Rust is a programming language that was started around 2014 by a Mozilla employee as a private project; its inventor managed to convince the Mozilla foundation to make it an official project, and in recent years, Rust has consistently ranked top as the language most liked by developers. It competes with Go in their joint attempt to de-thrown C/C++ as the standard language for highly performant systems programming.

The reason I got interested in Rust is because it uses strong static types and type inference. Its notation inherits some elements from the functional language ML, which is close to the mathematical notation for functions, and that in turn makes the code easy to read, e.g.

fn calculate_length(s : String) -> (String, u64) {
//.. return a tuple of a string and an unsigned 64-bit integer value

Ownership and Explicit Ownership Transfer

Unlike Java, Python, LISP or Go, Rust doesn’t use garbage collection. Unlike C, it also does not use explicit malloc() / free() calls, which have been difficult for developers to keep track of an a source of bugs, crashes and security vulnerabilities. So how does Rust do it?
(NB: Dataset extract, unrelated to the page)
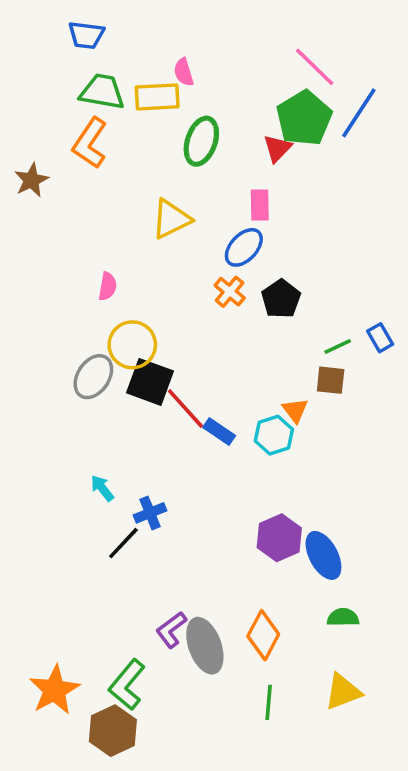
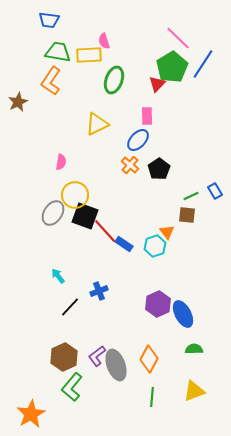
blue cross: (150, 513) -> (99, 291), moved
orange star: (54, 690) -> (31, 414), moved
brown hexagon: (113, 731) -> (64, 357), moved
Basically, a (non-atomic) object that leaves the scope (function, block) gets released, unless an explicit ownership transfer is demanded. References are excluded from needing ownership to reference an object, as are slices, which are contiguous ranges of container elements:

let s = String::from("hello world");
let hello = &s[0..5];
let world = &s[6..11];

For more detail, consult:
Rust’s compiler can also figure out at compile time when there is a chance of a dangling reference. In the words of the language manual:

“The Rust language gives you control over your memory usage in the same way as other systems programming languages, but having the owner of data automatically clean up that data when the owner goes out of scope means you don’t have to write and debug extra code to get this control.”
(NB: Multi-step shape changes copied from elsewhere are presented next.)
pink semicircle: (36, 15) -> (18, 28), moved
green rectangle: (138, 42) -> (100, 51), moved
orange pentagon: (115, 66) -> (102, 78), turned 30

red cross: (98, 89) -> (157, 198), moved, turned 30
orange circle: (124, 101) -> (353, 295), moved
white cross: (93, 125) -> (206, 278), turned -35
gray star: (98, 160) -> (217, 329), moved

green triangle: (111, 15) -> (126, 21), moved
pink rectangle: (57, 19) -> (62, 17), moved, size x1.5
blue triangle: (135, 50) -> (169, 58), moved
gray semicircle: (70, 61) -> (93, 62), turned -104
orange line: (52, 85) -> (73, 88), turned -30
First experiments with Rust

Downloading and trying the rustc compiler via the cargo build system command turned out to be easy. Libraries specified as dependencies (“crates”) automatically get pulled from the Rust repository, a far cry from the effort it takes to install/build basic C++ libraries that are not header-only. The Rust compiler’s
error messages are readable, they localize errors well (not hard to do better than GNU g++ on that front) and the use of colour coding distinguishes source code fragments from the error messages proper in human-friendly ways.

The Crux

The litmus tests for a new programming language are stability, community and libraries. Without a stable syntax, serious developers quickly shy away from
investing their time and making a production bet seems to risky. Without a thriving community around a language, the continuity of development tool development, library development and general problem solving are in jeopardy (you want to be coding in something so that you can find the solution to your problem on StackExchange, really). An without available libaries that provide GUI frameworks, logging tools, regex engines, database abstraction layers, CSV readers, vizualization toolkits and other daily needs (some general, some depending on your area) your productivity will be reduced by the distraction of needing “just one day more, I need to quickly implement a hashtable library”.

I may return with a report of my Rust story after gaining a bit more experience, and after finishing reading the manual.